马萨诸塞州综合医院David T. Ting研究组宣布他们揭示了基质微环境形成胰腺癌的瘤内结构。相关论文发表在2019年5月30日出版的《细胞》杂志上。
研究者在胰腺癌(胰腺导管腺癌[PDAC])模型系统中,结合单细胞RNA和蛋白质分析技术,研究基质肿瘤相关成纤维细胞(CAFs)调控异质性中的作用。研究小组发现,单细胞群体分布十分明显地偏向侵袭性上皮-间质转分化(EMT)和增殖(PRO)表型(这些表型与丝裂原激活蛋白激酶-MAPK、信号转导因子和转录激活因子3-STAT3信号传导有关)。该课题组研究人员利用RNA原位杂交高通量数字图像技术,采集了195例PDAC肿瘤信息,进而对319,626个癌细胞进行了EMT和PRO亚群量化分析,使得这些细胞可以在不同的肿瘤腺体“单元”中进行分类。肿瘤腺体分型提供了额外的关于肿瘤内部异质性的信息,这些信息与基质丰度和临床结果的差异有关。研究结果证明了人类PDAC中,肿瘤基质通过改变肿瘤腺体的内在模式来影响肿瘤结构的形成。

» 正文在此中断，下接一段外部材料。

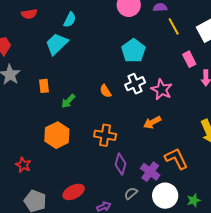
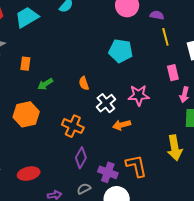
cyan trapezoid: (57, 44) -> (27, 17), moved
cyan pentagon: (133, 51) -> (121, 51), turned 30
white cross: (135, 84) -> (106, 103), moved, turned -30
pink star: (162, 90) -> (139, 95), turned 30
purple cross: (150, 172) -> (108, 172), turned -30

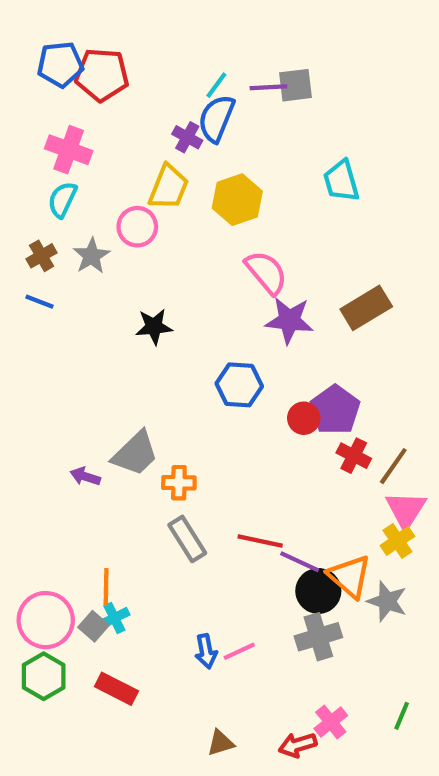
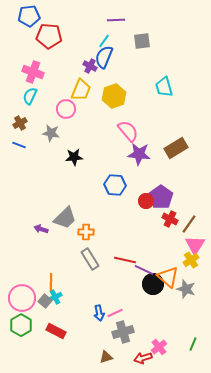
blue pentagon: (60, 64) -> (29, 16), moved
purple line: (268, 87) -> (116, 20), moved
gray star: (92, 256) -> (51, 133), moved, turned -30
gray cross: (318, 637) -> (123, 332), moved

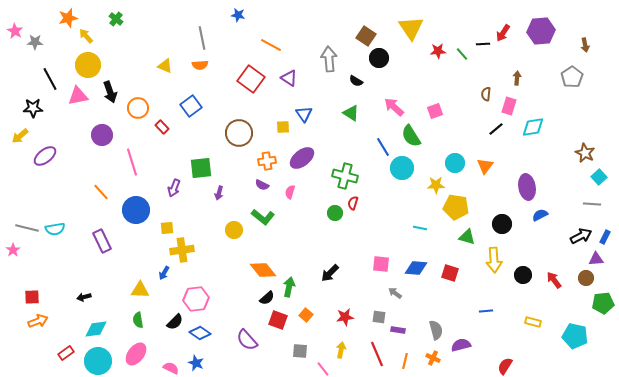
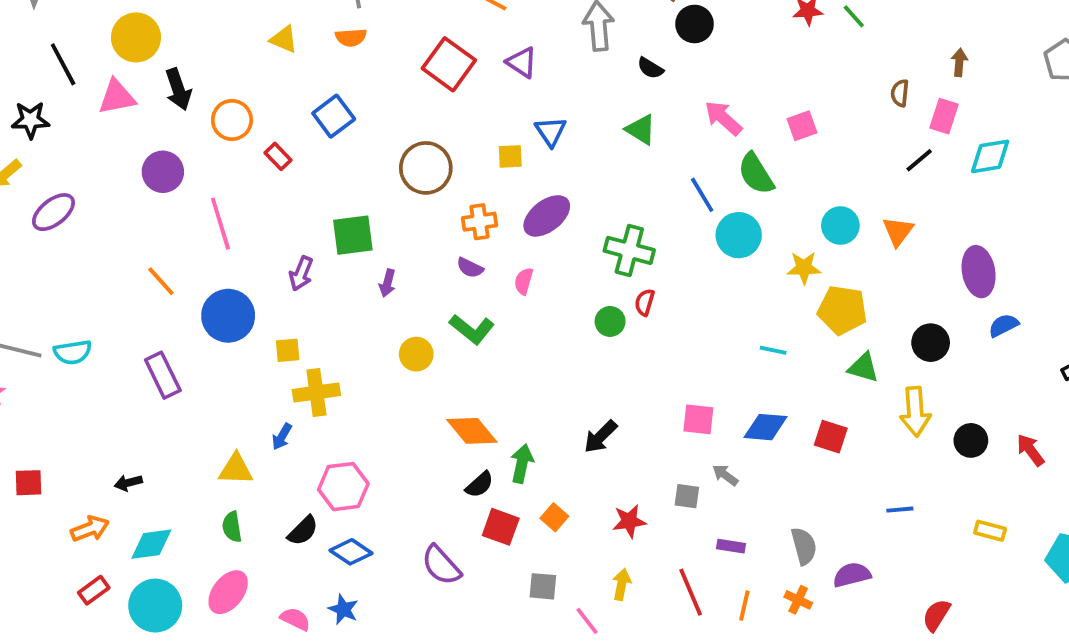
gray square: (379, 317) -> (687, 496), moved
orange arrow: (38, 321) -> (90, 529), moved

据介绍,单细胞技术已经描述了组织间的异质性,但驱动单细胞表型的空间分布及原因尚未得到很好的解释。
附:英文原文
Title: Stromal Microenvironment Shapes the Intratumoral Architecture of Pancreatic Cancer
Author: Matteo Ligorio, Srinjoy Sil, Jose Malagon-Lopez, Wilhelm Haas, Martin J. Aryee, David T. Ting
Issue&Volume:Jun 27, 2019 Volume 178Issue 1
Abstract: Single-cell technologies have described heterogeneity across tissues, but the spatial distribution and forces that drive single-cell phenotypes have not been well defined. Combining single-cell RNA and protein analytics in studying the role of stromal cancer-associated fibroblasts (CAFs) in modulating heterogeneity in pancreatic cancer (pancreatic ductal adenocarcinoma [PDAC]) model systems, we have identified significant single-cell population shifts toward invasive epithelial-to-mesenchymal transition (EMT) and proliferative (PRO) phenotypes linked with mitogen-activated protein kinase (MAPK) and signal transducer and activator of transcription 3 (STAT3) signaling. Using high-content digital imaging of RNA in situ hybridization in 195 PDAC tumors, we quantified these EMT and PRO subpopulations in 319,626 individual cancer cells that can be classified within the context of distinct tumor gland “units.” Tumor gland typing provided an additional layer of intratumoral heterogeneity that was associated with differences in stromal abundance and clinical outcomes. This demonstrates the impact of the stroma in shaping tumor architecture by altering inherent patterns of tumor glands in human PDAC.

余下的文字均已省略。